Einbau ist richtig. Weiter einschieben kann man den ram nicht.

Eventuell ist staub bei den kontakten solltest mal schauen.

Könnte sein das dadurch der ram nicht erkannt wird.

Mfg


----------



## JayanWarden (3. Oktober 2014)

Dragon AMD schrieb:


> Einbau ist richtig. Weiter einschieben kann man den ram nicht.
> 
> Eventuell ist staub bei den kontakten solltest mal schauen.
> 
> ...


 
Bevor ich die Bilder gemacht habe, hab ich die Kontakte mit Reinigungsalkohol und Q-tips gesäubert. Sauber sollten die sein.


----------



## Dragon AMD (3. Oktober 2014)

JayanWarden schrieb:


> Bevor ich die Bilder gemacht habe, hab ich die Kontakte mit Reinigungsalkohol und Q-tips gesäubert. Sauber sollten die sein.

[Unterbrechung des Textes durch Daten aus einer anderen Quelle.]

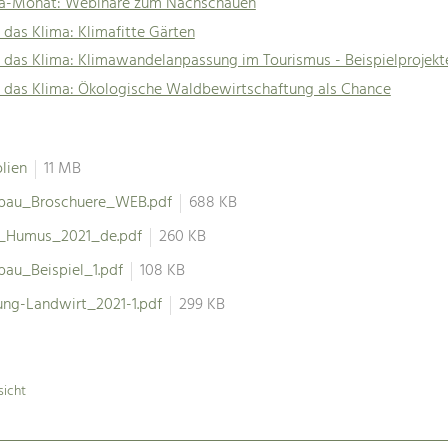
ma-Monat: Webinare zum Nachschauen
 das Klima: Klimafitte Gärten
 das Klima: Klimawandelanpassung im Tourismus - Beispielprojekt
r das Klima: Ökologische Waldbewirtschaftung als Chance
lien
11 MB
bau_Broschuere_WEB.pdf
688 KB
t_Humus_2021_de.pdf
260 KB
au_Beispiel_1.pdf
108 KB
ung-Landwirt_2021-1.pdf
299 KB
sicht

Ich meine wo du den ram hineinsteckst.

Mfg


----------



## JayanWarden (3. Oktober 2014)

Dragon AMD schrieb:


> Ich meine wo du den ram hineinsteckst.
> 
> Mfg


 
Ich habe mal den SODIMM slot mit einer Druckluftflasche ausgeblasen, aber immernoch nichts.


----------



## Dragon AMD (3. Oktober 2014)

JayanWarden schrieb:


> Ich habe mal den SODIMM slot mit einer Druckluftflasche ausgeblasen, aber immernoch nichts.



Dann solltest du den asus support hier im forum fragen. Die können dir bestimmt weiterhelfen.

Mfg


----------